To reduce the usage of gadolinium-based contrast agents (GBCAs), we proposed a deep learning based multi-inputs network (CE-Net) for contrast enhanced T1-weighted MR image synthesis based on pre-contrast T1-weighted and T2-weighted images in nasopharyngeal carcinoma (NPC) cases. When compared with multi-channel input methods, the proposed CE-Net has the ability to extract information from each input modalities separately. Supervision and multi-scale strategies are also applied in the proposed network. Quantitative and qualitative results show that our proposed CE-Net could achieve better performance when compared with the newly proposed Hi-Net and its extensions.

Introduction

Contrast enhanced T1-weighted (ceT1w) MR images that obtained by injection of gadolinium-based contrast agents (GBCAs) are essential for daily clinical decision making, for example, detection of contrast enhancement in patients with suspected nasopharyngeal carcinoma (NPC). However, recent study shows injection of GBCAs can increase the risk of accumulation and toxicity in patients with normal renal function 1. It is also suggested that the usage of GBCAs should be minimized 2,3. In this study, taking advantage of the powerful information extraction ability of deep learning, we developed and evaluated a multi-inputs neural network (CE-Net) for ceT1w MR prediction based on pre-contrast T1-weighted (T1w) and T2-weighted (T2w) MRI images in NPC cases.

Methods

Sixty-four NPC patients are included in this retrospective study. For each patient, pre-contrast T1w and T2w MR images, and ceT1w images were collected. All images were well aligned and if necessary, rigid registration was applied to fine-tune minor alignment variations. T1w and T2w MR images were used as input data, and ceT1w images were used as target data.

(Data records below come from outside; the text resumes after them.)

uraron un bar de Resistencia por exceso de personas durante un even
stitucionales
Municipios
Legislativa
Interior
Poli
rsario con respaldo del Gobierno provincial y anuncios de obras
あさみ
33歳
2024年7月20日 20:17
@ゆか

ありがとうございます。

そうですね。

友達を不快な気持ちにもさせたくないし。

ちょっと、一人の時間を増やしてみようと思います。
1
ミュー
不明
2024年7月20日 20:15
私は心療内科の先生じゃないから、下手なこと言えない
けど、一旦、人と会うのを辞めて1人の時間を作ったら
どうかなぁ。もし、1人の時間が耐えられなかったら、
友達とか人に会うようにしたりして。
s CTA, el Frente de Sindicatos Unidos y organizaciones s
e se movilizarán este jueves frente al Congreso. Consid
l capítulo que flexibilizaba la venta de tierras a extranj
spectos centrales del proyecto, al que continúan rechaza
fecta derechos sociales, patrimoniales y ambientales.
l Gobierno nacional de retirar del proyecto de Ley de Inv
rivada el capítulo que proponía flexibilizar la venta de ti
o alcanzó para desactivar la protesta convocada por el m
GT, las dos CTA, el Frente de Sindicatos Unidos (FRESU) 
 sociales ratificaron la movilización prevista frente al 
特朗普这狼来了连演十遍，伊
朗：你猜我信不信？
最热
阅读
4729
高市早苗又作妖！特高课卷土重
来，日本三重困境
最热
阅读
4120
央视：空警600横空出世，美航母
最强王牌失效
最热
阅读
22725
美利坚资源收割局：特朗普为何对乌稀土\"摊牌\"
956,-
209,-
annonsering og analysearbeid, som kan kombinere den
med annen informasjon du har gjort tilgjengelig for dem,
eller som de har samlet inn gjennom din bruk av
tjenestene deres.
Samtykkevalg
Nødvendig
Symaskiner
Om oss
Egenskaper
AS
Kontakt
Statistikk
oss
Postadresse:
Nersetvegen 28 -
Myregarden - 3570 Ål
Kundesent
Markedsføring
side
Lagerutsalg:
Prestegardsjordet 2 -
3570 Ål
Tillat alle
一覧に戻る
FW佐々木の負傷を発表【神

The proposed CE-Net, as shown in Fig. 1, learned a mapping from pre-contrast T1w and T2w MR images to ceT1w images. It consists of five modules: two modality-specific networks, a synthesis network, a multi-scale module and a discriminator. The modality-specific network was utilized to learn the representations from T1w and T2w separately. In synthesis network, fusion and supervision (FS) blocks were used to fuse individual latent representations, then feedback to latter convolution layers of the modality-specific network to guide feature extraction. In this way, individual modality-specific networks could communicate and cooperate with each other to learn complementary information from each input modality. To enlarge the reception field, the multi-scale module was utilized to upsample each side’s output feature from the synthesis network to the size of the output image, and fuse them with a concatenation operation followed by a 3×3 convolution layer to generate the final output. A discriminator was used to further improve the generation ability of the synthesis network.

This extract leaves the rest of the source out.